TO DO:
The printed result should hold only the lines from the opening of the data through the line bearing "thy God with", exactly as given and without pictures.

*** Opening STUDY MATERIAL ***

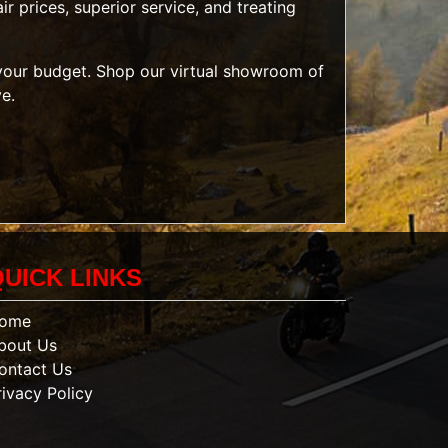
r prices, superior service, and treating
t your budget. Shop our
virtual showroom of
ve.
QUICK LINKS
ome
bout Us
ontact Us
rivacy Policy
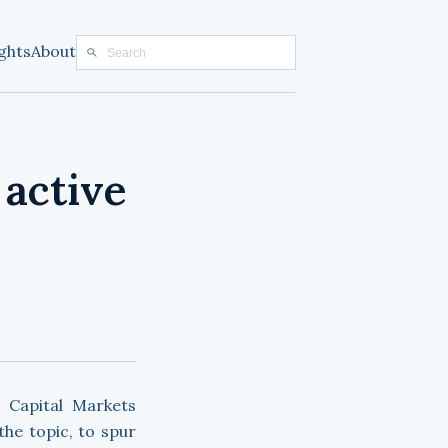
ghts
About
 active
 Capital Markets
he topic, to spur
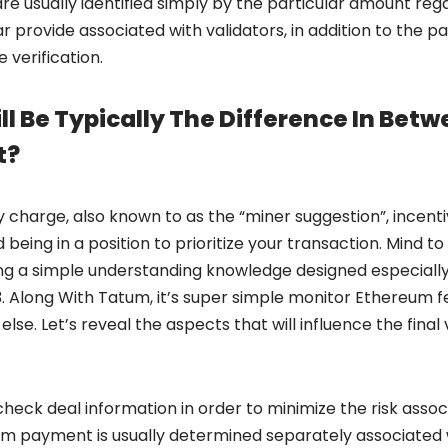
re usually identified simply by the particular amount re
lar provide associated with validators, in addition to the p
 verification.
l Be Typically The Difference In Bet
t?
ty charge, also known to as the “miner suggestion”, incenti
being in a position to prioritize your transaction. Mind 
g a simple understanding knowledge designed especially
Along With Tatum, it’s super simple monitor Ethereum fe
else. Let’s reveal the aspects that will influence the fina
eck deal information in order to minimize the risk associa
om payment is usually determined separately associated w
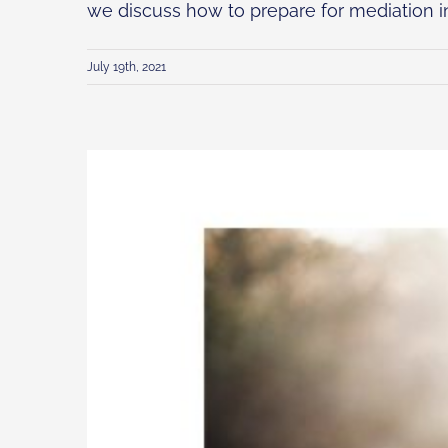
we discuss how to prepare for mediation in [
July 19th, 2021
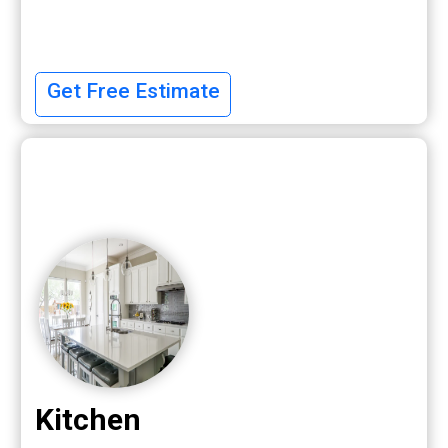
Get Free Estimate
Kitchen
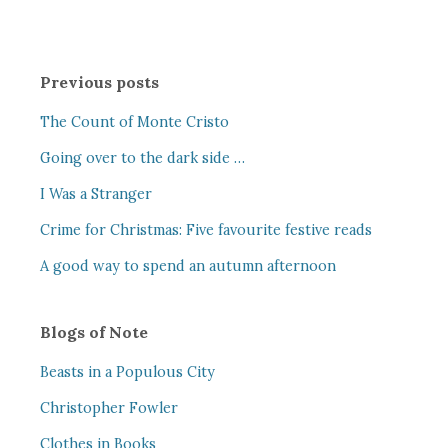
Previous posts
The Count of Monte Cristo
Going over to the dark side …
I Was a Stranger
Crime for Christmas: Five favourite festive reads
A good way to spend an autumn afternoon
Blogs of Note
Beasts in a Populous City
Christopher Fowler
Clothes in Books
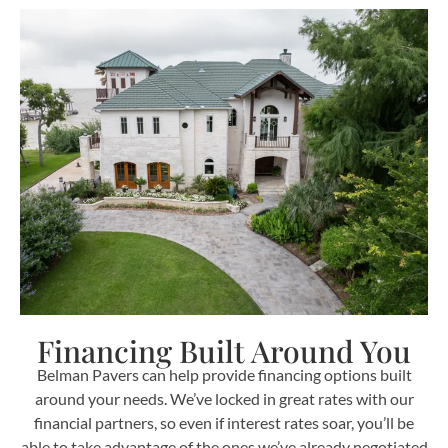
Financing Built Around You
Belman Pavers can help provide financing options built
around your needs. We’ve locked in great rates with our
financial partners, so even if interest rates soar, you’ll be
able to take advantage of the ones we’ve already negotiated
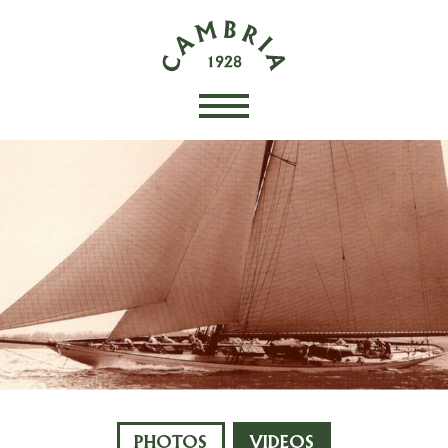
PHOTOS
VIDEOS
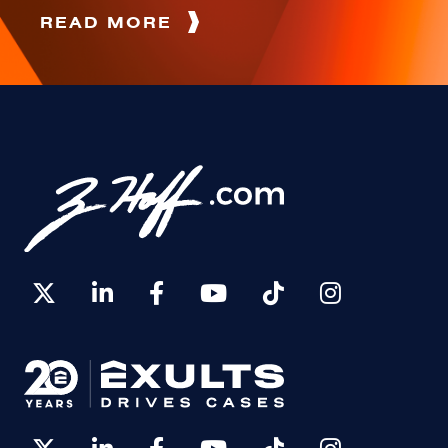
READ MORE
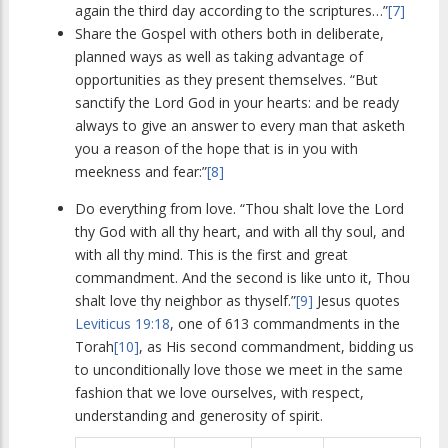
again the third day according to the scriptures…”
[7]
Share the Gospel with others both in deliberate,
planned ways as well as taking advantage of
opportunities as they present themselves. “But
sanctify the Lord God in your hearts: and be ready
always to give an answer to every man that asketh
you a reason of the hope that is in you with
meekness and fear:”
[8]
Do everything from love. “Thou shalt love the Lord
thy God with all thy heart, and with all thy soul, and
with all thy mind. This is the first and great
commandment. And the second is like unto it, Thou
shalt love thy neighbor as thyself.”
[9]
Jesus quotes
Leviticus 19:18
, one of 613 commandments in the
Torah
[10]
, as His second commandment, bidding us
to unconditionally love those we meet in the same
fashion that we love ourselves, with respect,
understanding and generosity of spirit.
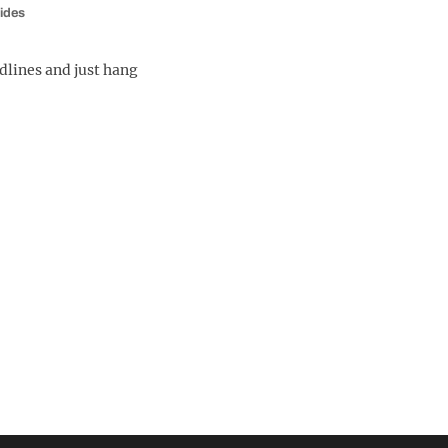
ides
dlines and just hang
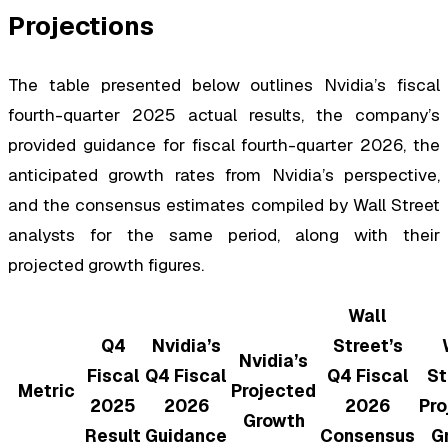
Projections
The table presented below outlines Nvidia’s fiscal
fourth-quarter 2025 actual results, the company’s
provided guidance for fiscal fourth-quarter 2026, the
anticipated growth rates from Nvidia’s perspective,
and the consensus estimates compiled by Wall Street
analysts for the same period, along with their
projected growth figures.
Wall
Q4
Nvidia’s
Street’s
Nvidia’s
Fiscal
Q4 Fiscal
Q4 Fiscal
St
Metric
Projected
2025
2026
2026
Pro
Growth
Result
Guidance
Consensus
G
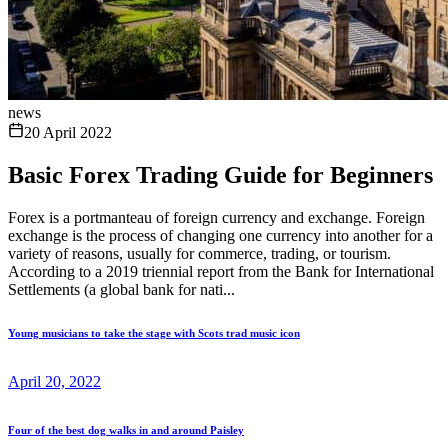
news
20 April 2022
Basic Forex Trading Guide for Beginners
Forex is a portmanteau of foreign currency and exchange. Foreign
exchange is the process of changing one currency into another for a
variety of reasons, usually for commerce, trading, or tourism.
According to a 2019 triennial report from the Bank for International
Settlements (a global bank for nati...
Young musicians to take the stage with Scots trad music icon
April 20, 2022
Four of the best dog walks in and around Paisley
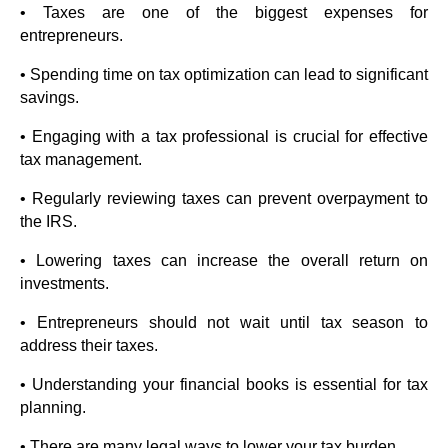
• Taxes are one of the biggest expenses for
entrepreneurs.
• Spending time on tax optimization can lead to significant
savings.
• Engaging with a tax professional is crucial for effective
tax management.
• Regularly reviewing taxes can prevent overpayment to
the IRS.
• Lowering taxes can increase the overall return on
investments.
• Entrepreneurs should not wait until tax season to
address their taxes.
• Understanding your financial books is essential for tax
planning.
• There are many legal ways to lower your tax burden.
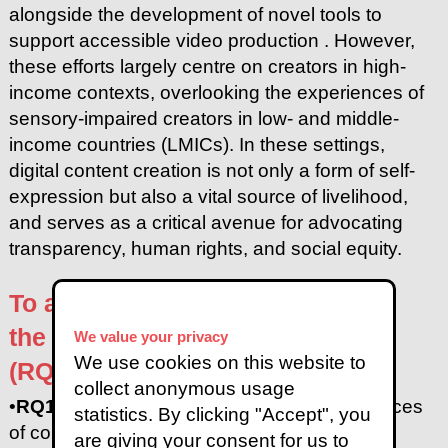
alongside the development of novel tools to
support accessible video production . However,
these efforts largely centre on creators in high-
income contexts, overlooking the experiences of
sensory-impaired creators in low- and middle-
income countries (LMICs). In these settings,
digital content creation is not only a form of self-
expression but also a vital source of livelihood,
and serves as a critical avenue for advocating
transparency, human rights, and social equity.
To address this gap, we examine
the following research questions
We value your privacy
We use cookies on this website to
(RQs):
collect anonymous usage
•
RQ1:
What are video content creation practices
statistics. By clicking "Accept", you
of content creators with sensory disabilities in
are giving your consent for us to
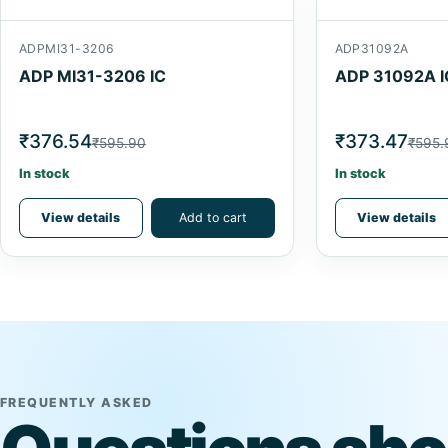
ADPMI31-3206
ADP31092A
ADP MI31-3206 IC
ADP 31092A I
₹376.54
₹373.47
₹595.90
₹595.
In stock
In stock
View details
Add to cart
View details
FREQUENTLY ASKED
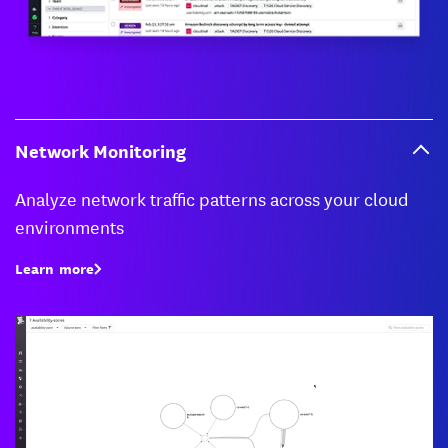
Network Monitoring
Analyze network traffic patterns across your cloud
environments
Learn more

*** Closing STUDY MATERIAL ***

OUTPUT:
r prices, superior service, and treating
t your budget. Shop our
virtual showroom of
ve.
QUICK LINKS
ome
bout Us
ontact Us
rivacy Policy
ghts
About
 active
 Capital Markets
he topic, to spur
re usually identified simply by the particular amount re
lar provide associated with validators, in addition to the p
 verification.
l Be Typically The Difference In Bet
t?
ty charge, also known to as the “miner suggestion”, incenti
being in a position to prioritize your transaction. Mind 
g a simple understanding knowledge designed especially
Along With Tatum, it’s super simple monitor Ethereum fe
else. Let’s reveal the aspects that will influence the fina
eck deal information in order to minimize the risk associa
om payment is usually determined separately associated w
we discuss how to prepare for mediation in [
July 19th, 2021
Get Free Estimate
Kitchen
Previous posts
The Count of Monte Cristo
Going over to the dark side …
I Was a Stranger
Crime for Christmas: Five favourite festive reads
A good way to spend an autumn afternoon
Blogs of Note
Beasts in a Populous City
Christopher Fowler
Clothes in Books
Financing Built Around You
Belman Pavers can help provide financing options built
around your needs. We’ve locked in great rates with our
financial partners, so even if interest rates soar, you’ll be
able to take advantage of the ones we’ve already negotiated
PHOTOS
VIDEOS
READ MORE
again the third day according to the scriptures…”
[7]
Share the Gospel with others both in deliberate,
planned ways as well as taking advantage of
opportunities as they present themselves. “But
sanctify the Lord God in your hearts: and be ready
always to give an answer to every man that asketh
you a reason of the hope that is in you with
meekness and fear:”
[8]
Do everything from love. “Thou shalt love the Lord
thy God with all thy heart, and with all thy soul, and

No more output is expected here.